Vern Poythress writes in Symphonic Theology:
Suppose first that we read the passage to see what it says about ethics. There are no direct ethical statements in the passage, but we would certainly detect some general principles. We can say that (1) we ought to ask Jesus to supply our needs, as the blind man did; (2) we ought to have mercy on people in need as Jesus had mercy on the blind man; (3) we ought not to turn people away or discourage them from coming to Jesus, even if they are being a nuisance; (4) we ought to have faith in Jesus, as the blind man did; and (5) like the blind man and the crowd, we ought to praise God for his mighty works.
Now suppose that we read the same passage again, this time with a devotional interest. We will probably recognize that Jesus’ healing of blindness is symbolic of his healing spiritual blindness (see especially John 9:39-41). Jesus has had mercy on us in saving us from spiritual blindness. As Christians we come to him again and again in prayer, just as the blind man did. We ask Jesus to take away our remaining blindness and cause us to see him as we should.
We might next read the passage for its theological doctrines. When we do so, we notice particularly what it reveals about Christ. His healing miracles testify to the fact that he is the divine Messiah. They also show the immeasurable power of God to work miracles in the physical world, as well as to work the miracle of spiritual sight and regeneration.
[Different Focuses of Attention]
And so we may go on to still other readings of the same passage, each time with a different focus of attention. Consequently, each time we may notice something new or something that did not realyy capture our attention before. If we are to sound the depths of a passage, we need to come back to it again and again.
If we read the passage from ten different perspectives, we still should not feel as if we are reading ten distinct passages.

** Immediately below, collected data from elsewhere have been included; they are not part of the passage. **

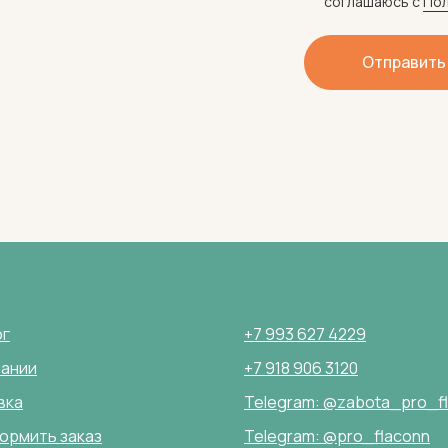
соглашаюсь c
Пол
Отправить
ог
+7 993 627 4229
пании
+7 918 906 3120
вка
Telegram: @zabota_pro_f
ормить заказ
Telegram: @pro_flaconn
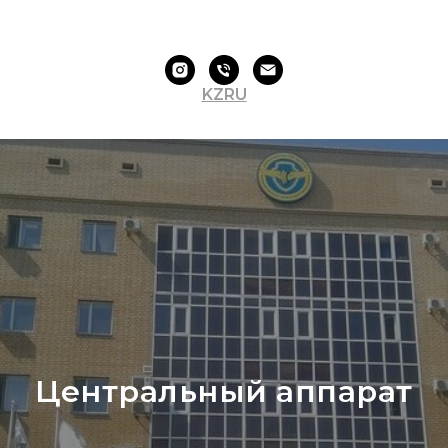
KZ
RU
Центральный аппарат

If we are reading carefully, we notice many of the same things each time. But each time certain different things stand out. Each time we force ourselves to pay direct attention to something new in order to make sure that we do not miss anything.
Thus, when we use a multitude of perspectives on a passage, we do not expect a conflict or contradiction between perspectives. Rather, we use each perspective to reinforce and enhance our total understanding.